Keyifli okumalar.
Yeryüzüne düşen yağmur taneleri kadar masum doğar insanlar. Sonra o ufacık damla her zaman okyanusa düşmez. Bazen bir toprağı aydınlatan bilgin, bazen de kara deliğe çeken beyaz ama masumluktan uzak şarap oluverir.
Ruhun kıyısında bir yerlerde saklanmış şarap tanesi kalbe giden atardamara karışıverir. Önce kalbi ele geçirir sonra beyni. Sonra insanları, başka ruhları derken belki de dünyayı yakar. Oysaki o şarap tanesi bir yağmur tanesi değil miydi?
Doğduğumuz anda kaderimiz çiziliyor aslında.
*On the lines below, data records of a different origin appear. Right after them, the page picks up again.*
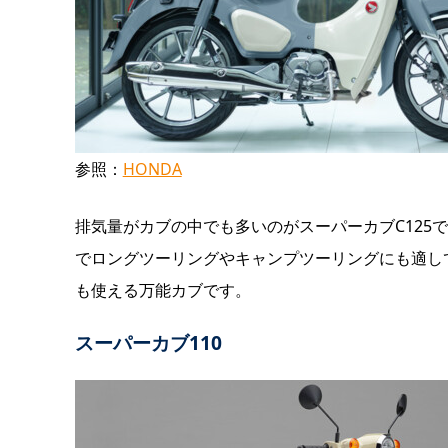
参照：
HONDA
排気量がカブの中でも多いのがスーパーカブC125で
でロングツーリングやキャンプツーリングにも適し
も使える万能カブです。
スーパーカブ110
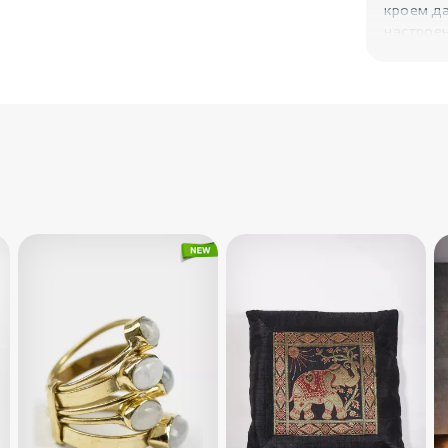
кроем д
настроен
Символ
стильна
энергети
уверенно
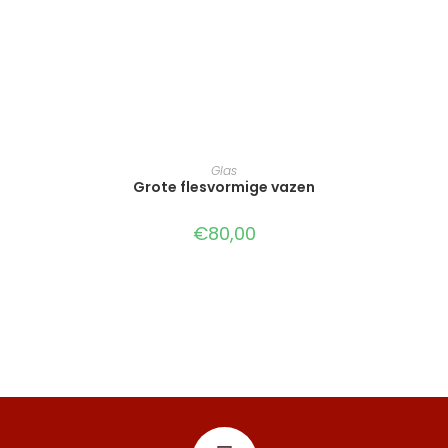
TOEVOEGEN AAN WINKELWAGEN
Glas
Grote flesvormige vazen
€
80,00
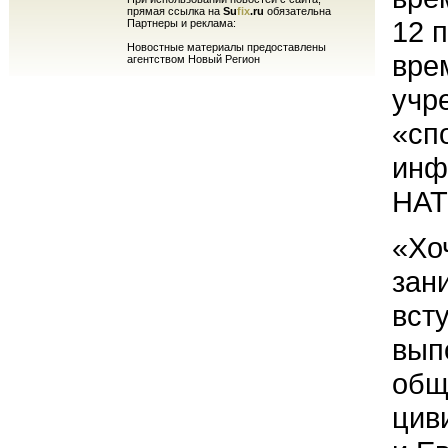
прямая ссылка на
Su
fix
.ru
обязательна
12 
Партнеры и реклама:
Новостные материалы предоставлены
вре
агентством Новый Регион
учр
«сп
инф
НАТ
«Хо
зан
вст
вып
общ
цив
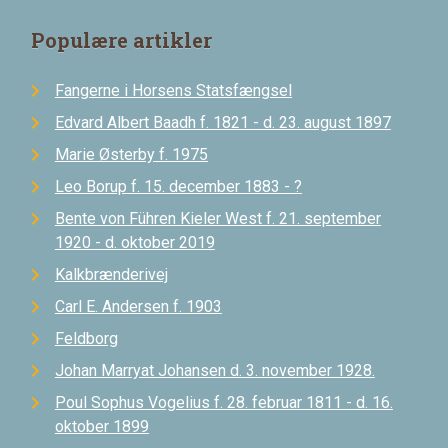
Populære artikler
Fangerne i Horsens Statsfængsel
Edvard Albert Baadh f. 1821 - d. 23. august 1897
Marie Østerby f. 1975
Leo Borup f. 15. december 1883 - ?
Bente von Führen Kieler West f. 21. september
1920 - d. oktober 2019
Kalkbrænderivej
Carl E. Andersen f. 1903
Feldborg
Johan Marryat Johansen d. 3. november 1928.
Poul Sophus Vogelius f. 28. februar 1811 - d. 16.
oktober 1899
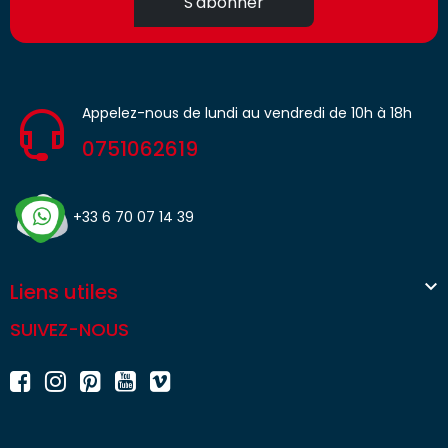
S'abonner
Appelez-nous de lundi au vendredi de 10h à 18h
0751062619
+33 6 70 07 14 39

Liens utiles
SUIVEZ-NOUS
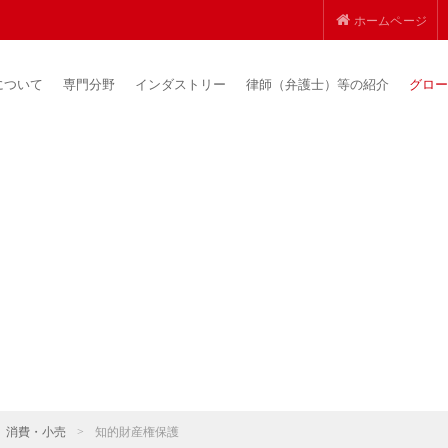
ホームページ
について
専門分野
インダストリー
律師（弁護士）等の紹介
グロー
消費・小売
>
知的財産権保護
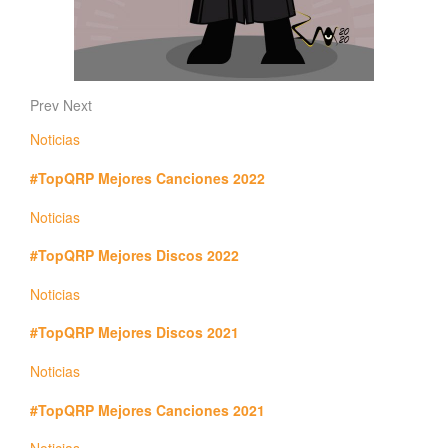
Prev
Next
Noticias
#TopQRP Mejores Canciones 2022
Noticias
#TopQRP Mejores Discos 2022
Noticias
#TopQRP Mejores Discos 2021
Noticias
#TopQRP Mejores Canciones 2021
Çizilen o resmin parçasında doğduğumuz andaki dökülen o gözyaşları ihraç edildi. Masumluğumuzun devamı düştüğümüz yerle belli oldu. Çöle düşmüş bir yağmur tanesiysek eğer buharlaştı gitti.
***
Oy ve yorumlarınız için teşekkürler.
Mutlulukla kalın.
(Eğer yazdıklarımdan bir anlam çıkaramıyorsanız bana ulaşın ne demek istediğimi anlatırım ☺)
ŞİMDİ OKUDUĞUN
SAYEM
Non-FictionGökyüzünü kaplayan buluttu düşüncelerim. Yağmur gibi yağdı kelimelerim ve satırları ıslattı. Sonra sizin gözlerinizle temas kurdu ve bu kitaba dönüştü. İçinde kendi ruhunuzun kırıntılarına rastlayacağınız kitabıma hoş geldiniz. Zihnim sizin ve bede...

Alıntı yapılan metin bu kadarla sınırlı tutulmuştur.